List the assessment methods to be used and the context and resources required for assessment. Copy and paste the relevant sections from the evidence guide below and then re-write these in plain English.
ELEMENT | PERFORMANCE CRITERIA |
Elements describe the essential outcomes. | Performance criteria describe the performance needed to demonstrate achievement of the element. |
1. Assess network security threats and vulnerabilities to identify risk | 1.1 Assess and report on current system security, according to required asset security level 1.2 Determine additional network, software, hardware and system security threats and vulnerabilities 1.3 Use identified threats and vulnerability information to identify security risks 1.4 Make recommendations to management to address security deficiencies, according to current and future commercial and business requirements |
2. Implement countermeasures for identified vulnerabilities and threats | 2.1 Implement required level of perimeter security based on current and future business needs 2.2 Assess and implement best practice server and network hardening techniques and measures 2.3 Implement secure authentication and user account controls 2.4 Secure data integrity and transmission |
3. Test and verify functionality and performance of security system implemented | 3.1 Design test items to verify key function and performance measures against criteria 3.2 Conduct function and performance tests recording results 3.3 Modify and debug security system as necessary 3.4 Develop documentation on current system settings and file for future reference |
4. Provide systems for monitoring and maintaining security | 4.1 Monitor current network security, including physical aspects, using appropriate third party testing software where applicable 4.2 Review logs and audit reports to identify and record security incidents, intrusions or attempts 4.3 Carry out spot checks and audits to ensure that procedures are not being bypassed 4.4 Document newly discovered security threats, vulnerabilities and risks in a report for presentation to appropriate person to gain approval for changes to be made |
Evidence of the ability to:
assess and identify security threats, vulnerabilities and risks
determine appropriate countermeasure for threat, vulnerability or risk
implement countermeasure per threat or risk
install, configure and test network elements to ensure perimeter security
test and verify function and performance of selected security measures
monitor network for suspicious activity and take appropriate action where necessary
document newly discovered threats, vulnerabilities and risks, including change recommendations for approval.

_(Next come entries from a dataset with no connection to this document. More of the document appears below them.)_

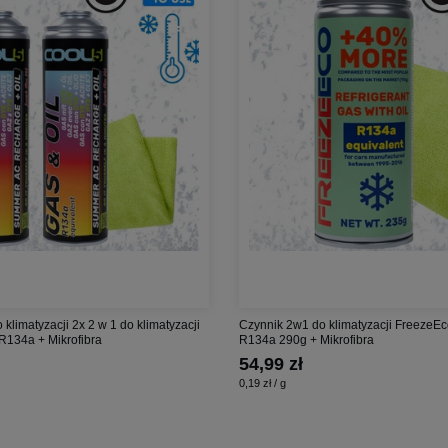
 klimatyzacji 2x 2 w 1 do klimatyzacji
Czynnik 2w1 do klimatyzacji FreezeE
R134a + Mikrofibra
R134a 290g + Mikrofibra
54,99 zł
0,19 zł / g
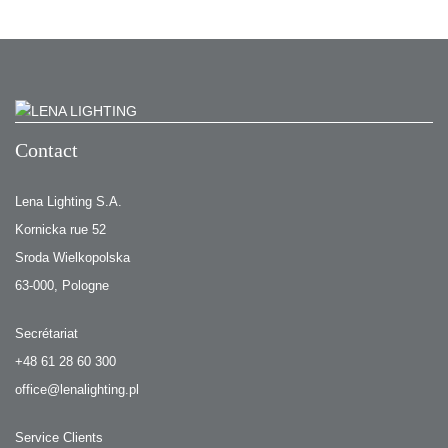
Contact
Lena Lighting S.A.
Kornicka rue 52
Sroda Wielkopolska
63-000, Pologne
Secrétariat
+48 61 28 60 300
office@lenalighting.pl
Service Clients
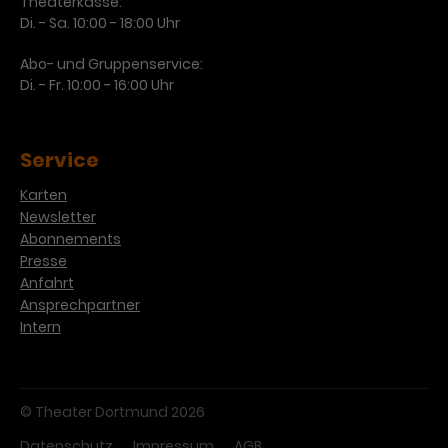
Theaterkasse:
Di. - Sa. 10:00 - 18:00 Uhr
Abo- und Gruppenservice:
Di. - Fr. 10:00 - 16:00 Uhr
Service
Karten
Newsletter
Abonnements
Presse
Anfahrt
Ansprechpartner
Intern
© Theater Dortmund 2026
Datenschutz
Impressum
AGB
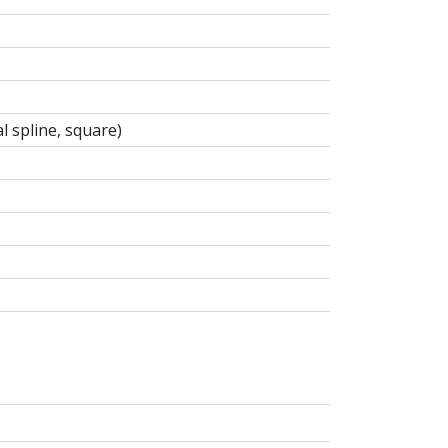
l spline, square)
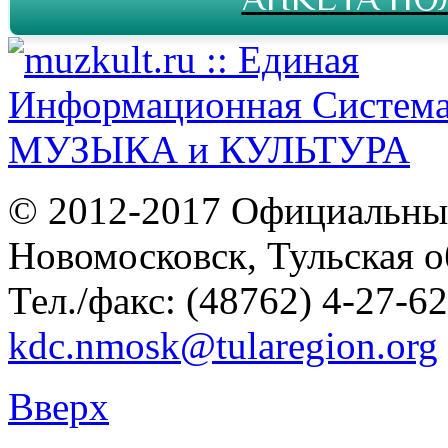
© 2012-2017 Официальны
Новомосковск, Тульская о
Тел./факс: (48762) 4-27-62
kdc.nmosk@tularegion.org
Вверх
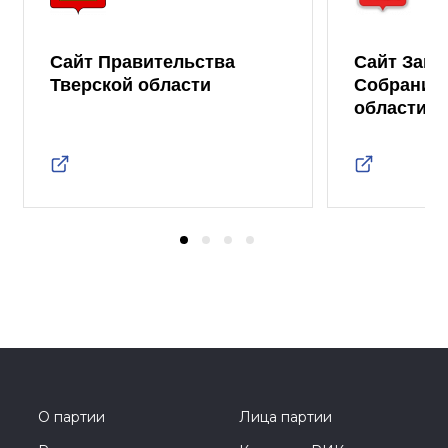
Сайт Правительства
Сайт Зако
Тверской области
Собрания 
области
О партии
Лица партии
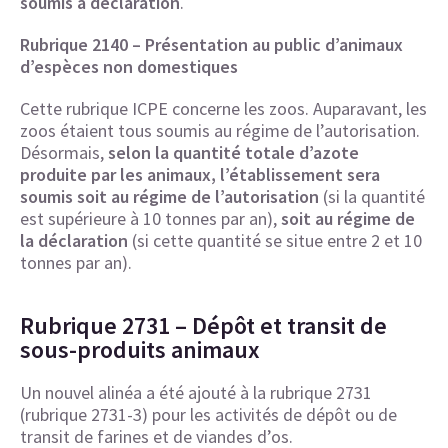
soumis à déclaration
.
Rubrique 2140 – Présentation au public d’animaux
d’espèces non domestiques
Cette rubrique ICPE concerne les zoos. Auparavant, les
zoos étaient tous soumis au régime de l’autorisation.
Désormais,
selon la quantité totale d’azote
produite par les animaux, l’établissement sera
soumis soit au régime de l’autorisation
(si la quantité
est supérieure à 10 tonnes par an),
soit au régime de
la déclaration
(si cette quantité se situe entre 2 et 10
tonnes par an).
Rubrique 2731 – Dépôt et transit de
sous-produits animaux
Un nouvel alinéa a été ajouté à la rubrique 2731
(rubrique 2731-3) pour les activités de dépôt ou de
transit de farines et de viandes d’os.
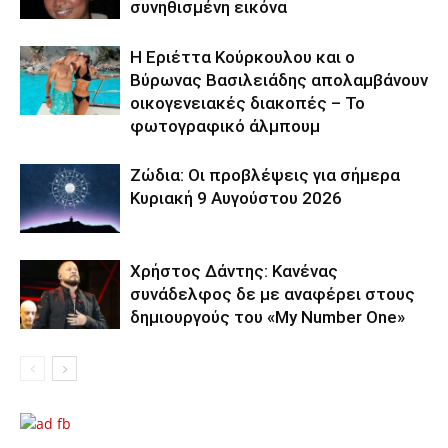
συνηθισμένη εικόνα
Η Εριέττα Κούρκουλου και ο
Βύρωνας Βασιλειάδης απολαμβάνουν
οικογενειακές διακοπές – Το
φωτογραφικό άλμπουμ
Ζώδια: Οι προβλέψεις για σήμερα
Κυριακή 9 Αυγούστου 2026
Χρήστος Δάντης: Κανένας
συνάδελφος δε με αναφέρει στους
δημιουργούς του «My Number One»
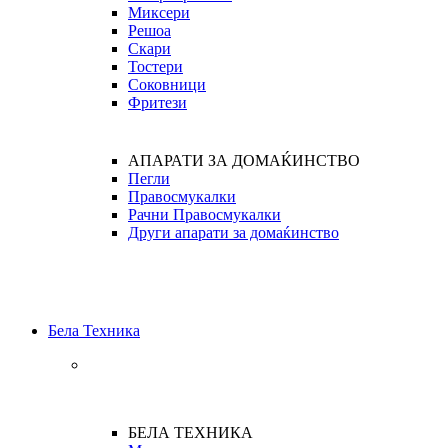
Миксери
Решоа
Скари
Тостери
Соковници
Фритези
АПАРАТИ ЗА ДОМАЌИНСТВО
Пегли
Правосмукалки
Рачни Правосмукалки
Други апарати за домаќинство
Бела Техника
БЕЛА ТЕХНИКА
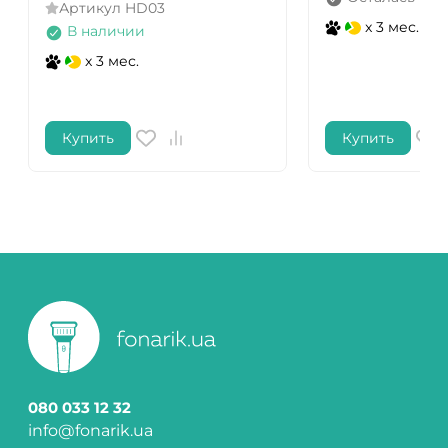
Артикул
HD03
x 3 мес.
В наличии
x 3 мес.
Купить
Купить
080 033 12 32
info@fonarik.ua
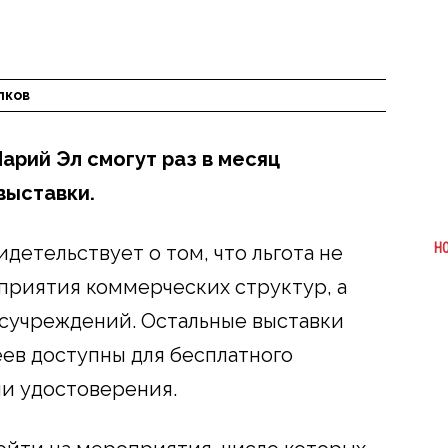
лков
арий Эл смогут раз в месяц
выставки.
Н
идетельствует о том, что льгота не
приятия коммерческих структур, а
осучреждений. Остальные выставки
ев доступны для бесплатного
и удостоверения.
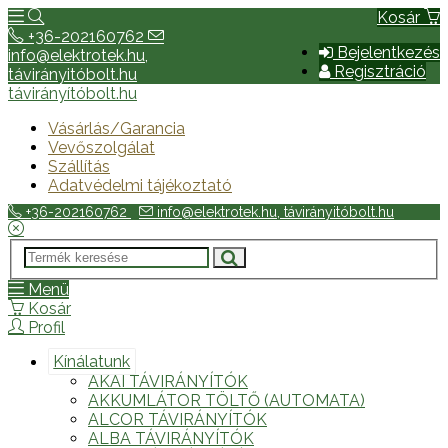
Kosár
+36-202160762
Bejelentkezés
info@elektrotek.hu,
Regisztráció
távirányitóbolt.hu
távirányítóbolt.hu
Vásárlás/Garancia
Vevőszolgálat
Szállítás
Adatvédelmi tájékoztató
+36-202160762
info@elektrotek.hu, távirányitóbolt.hu
Menü
Kosár
Profil
Kínálatunk
AKAI TÁVIRÁNYÍTÓK
AKKUMLÁTOR TÖLTŐ (AUTOMATA)
ALCOR TÁVIRÁNYÍTÓK
ALBA TÁVIRÁNYÍTÓK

Note: If a specific volume or frequency is not stated, then evidence must be provided at least once.
To complete the unit requirements safely and effectively, the individual must:
outline authentication issues
summarise the security requirements of the client business domain, including:
organisation structure and business functionality
features and capabilities of networking technologies
privacy issues and privacy legislation
security information sources
risk analysis
outline common virtual private network (VPN) issues, including bandwidth and dynamic security environment
explain how to configure routers and switches
summarise current industry accepted hardware and software security products, including general features and capabilities
outline the function and operation of VPN concepts, including encryption, firewalls, packet tunnelling and authentication
outline network protocols and operating systems
summarise organisational issues surrounding security
outline security perimeters and their functions
describe security protocols, standards and data encryption
summarise security threats, including eavesdropping, data interception, data corruption and data falsification
outline types of VPNs, including site-to-site and user-to-site internet traffic and extranets
summarise the systems and procedures related to:
audit and intrusion detection systems
auditing and penetration testing techniques
cryptography
local area network (LAN), wireless local area network (WLAN) and wide area network (WAN)
screened subnets
transmission control protocols or internet protocols (TCPs/IPs) and applications
use of virus detection software.
Gather evidence to demonstrate consistent performance in conditions that are safe and replicate the workplace. Noise levels, production flow, interruptions and time variances must be typical of those experienced in the network industry, and include access to:
a site where secure network installation may be conducted
network security documentation
equipment specifications
network components
hardware and software
firewalls (hardware and software)
a live network
organisational guidelines
networked (LAN) computers
WAN service point of presence.
Assessors must satisfy NVR/AQTF assessor requirements.